Collected data:
□ □ □ □ □

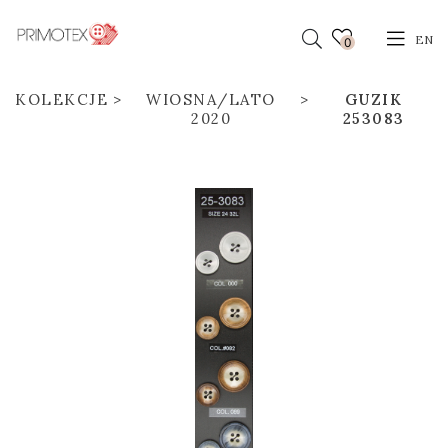
EN
0
KOLEKCJE
WIOSNA/LATO
GUZIK
2020
253083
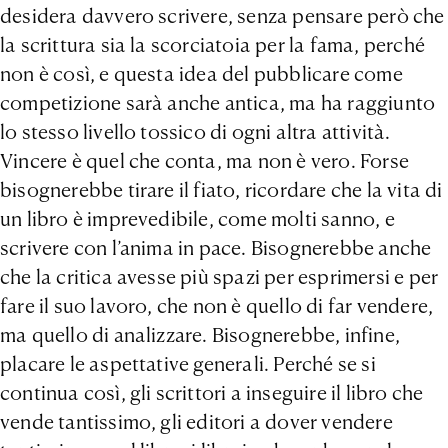
desidera davvero scrivere, senza pensare però che
la scrittura sia la scorciatoia per la fama, perché
non è così, e questa idea del pubblicare come
competizione sarà anche antica, ma ha raggiunto
lo stesso livello tossico di ogni altra attività.
Vincere è quel che conta, ma non è vero. Forse
bisognerebbe tirare il fiato, ricordare che la vita di
un libro è imprevedibile, come molti sanno, e
scrivere con l’anima in pace. Bisognerebbe anche
che la critica avesse più spazi per esprimersi e per
fare il suo lavoro, che non è quello di far vendere,
ma quello di analizzare. Bisognerebbe, infine,
placare le aspettative generali. Perché se si
continua così, gli scrittori a inseguire il libro che
vende tantissimo, gli editori a dover vendere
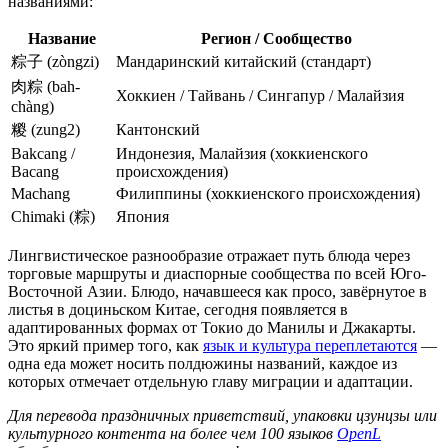
названиями:
Название
Регион / Сообщество
粽子 (zòngzi)
Мандаринский китайский (стандарт)
肉粽 (bah-
Хоккиен / Тайвань / Сингапур / Малайзия
chàng)
糉 (zung2)
Кантонский
Bakcang /
Индонезия, Малайзия (хоккиенского
Bacang
происхождения)
Machang
Филиппины (хоккиенского происхождения)
Chimaki (粽)
Япония
Лингвистическое разнообразие отражает путь блюда через
торговые маршруты и диаспорные сообщества по всей Юго-
Восточной Азии. Блюдо, начавшееся как просо, завёрнутое в
листья в доциньском Китае, сегодня появляется в
адаптированных формах от Токио до Манилы и Джакарты.
Это яркий пример того, как
язык и культура переплетаются
—
одна еда может носить полдюжины названий, каждое из
которых отмечает отдельную главу миграции и адаптации.
Для перевода праздничных приветствий, упаковки цзунцзы или
культурного контента на более чем 100 языков
OpenL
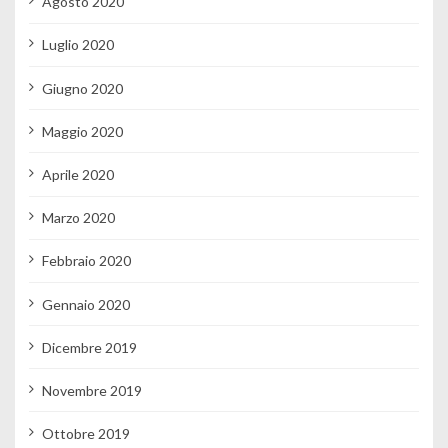
Agosto 2020
Luglio 2020
Giugno 2020
Maggio 2020
Aprile 2020
Marzo 2020
Febbraio 2020
Gennaio 2020
Dicembre 2019
Novembre 2019
Ottobre 2019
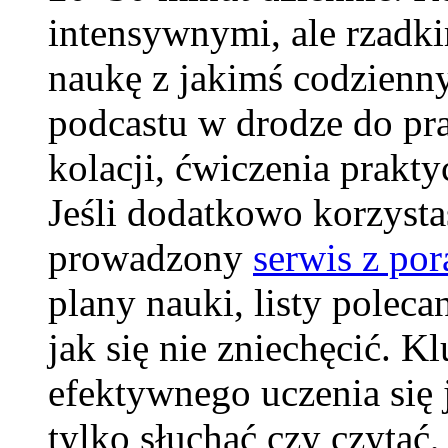
intensywnymi, ale rzadk
naukę z jakimś codzienny
podcastu w drodze do pra
kolacji, ćwiczenia prakt
Jeśli dodatkowo korzystas
prowadzony
serwis z po
plany nauki, listy polec
jak się nie zniechęcić.
efektywnego uczenia się 
tylko słuchać czy czytać,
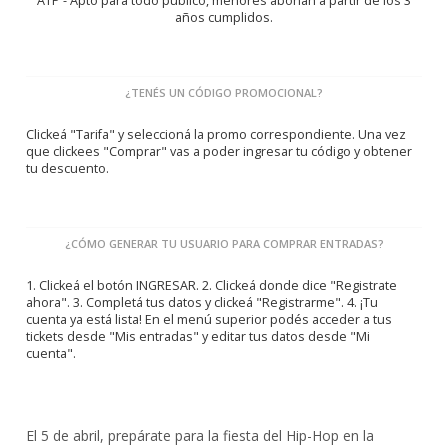
ATP - Apto para todo público, menores abonan a partir de los 3
años cumplidos.
¿TENÉS UN CÓDIGO PROMOCIONAL?
Clickeá "Tarifa" y seleccioná la promo correspondiente. Una vez
que clickees "Comprar" vas a poder ingresar tu código y obtener
tu descuento.
¿CÓMO GENERAR TU USUARIO PARA COMPRAR ENTRADAS?
1. Clickeá el botón INGRESAR. 2. Clickeá donde dice "Registrate
ahora". 3. Completá tus datos y clickeá "Registrarme". 4. ¡Tu
cuenta ya está lista! En el menú superior podés acceder a tus
tickets desde "Mis entradas" y editar tus datos desde "Mi
cuenta".
El 5 de abril, prepárate para la fiesta del Hip-Hop en la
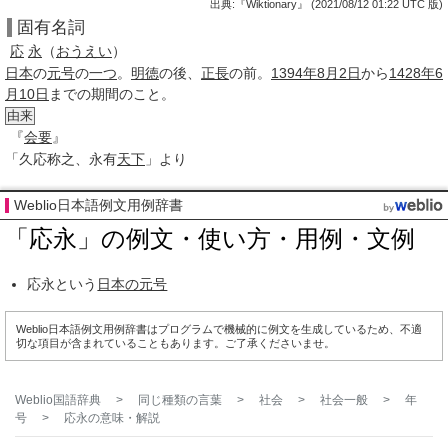
出典:『Wiktionary』 (2021/08/12 01:22 UTC 版)
固有名詞
応
永
（
おうえい
）
日本
の
元号
の
一つ
。
明徳
の後、
正長
の前。
1394年
8月2日
から
1428年
6
月10日
までの期間のこと。
由来
『
会要
』
「久
応
称之、
永
有
天下
」より
Weblio日本語例文用例辞書
「応永」の例文・使い方・用例・文例
応永という
日本の元号
Weblio日本語例文用例辞書はプログラムで機械的に例文を生成しているため、不適
切な項目が含まれていることもあります。ご了承くださいませ。
Weblio国語辞典
>
同じ種類の言葉
>
社会
>
社会一般
>
年
号
>
応永
の意味・解説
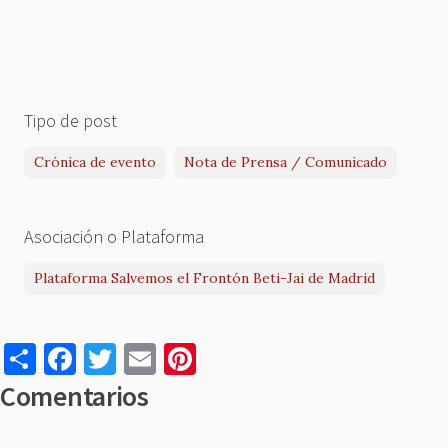
Tipo de post
Crónica de evento
Nota de Prensa / Comunicado
Asociación o Plataforma
Plataforma Salvemos el Frontón Beti-Jai de Madrid
S
F
T
E
Pi
h
a
w
m
nt
Comentarios
ar
c
it
ai
er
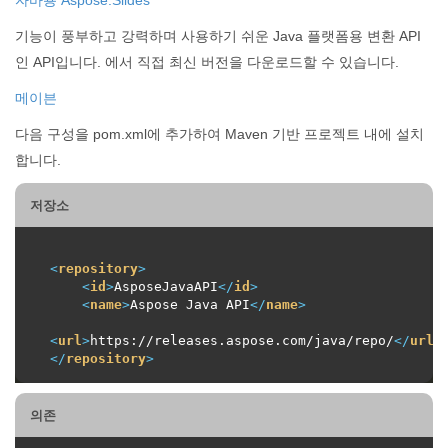
기능이 풍부하고 강력하며 사용하기 쉬운 Java 플랫폼용 변환 API
인 API입니다. 에서 직접 최신 버전을 다운로드할 수 있습니다.
메이븐
다음 구성을 pom.xml에 추가하여 Maven 기반 프로젝트 내에 설치
합니다.
저장소
<
repository
>
<
id
>
AsposeJavaAPI
</
id
>
<
name
>
Aspose Java API
</
name
>
<
url
>
https://releases.aspose.com/java/repo/
</
url
>
</
repository
>
의존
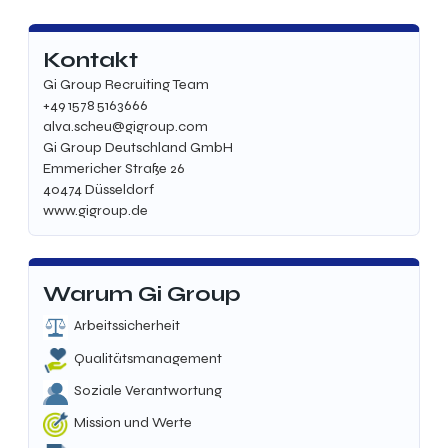
Kontakt
Gi Group Recruiting Team
+49 1578 5163666
alva.scheu@gigroup.com
Gi Group Deutschland GmbH
Emmericher Straße 26
40474 Düsseldorf
www.gigroup.de
Warum Gi Group
Arbeitssicherheit
Qualitätsmanagement
Soziale Verantwortung
Mission und Werte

□ □ □ □ □

● To do
Show every line from the entries above in which "gigroup" appears.

● Solution to the exercise
alva.scheu@gigroup.com
www.gigroup.de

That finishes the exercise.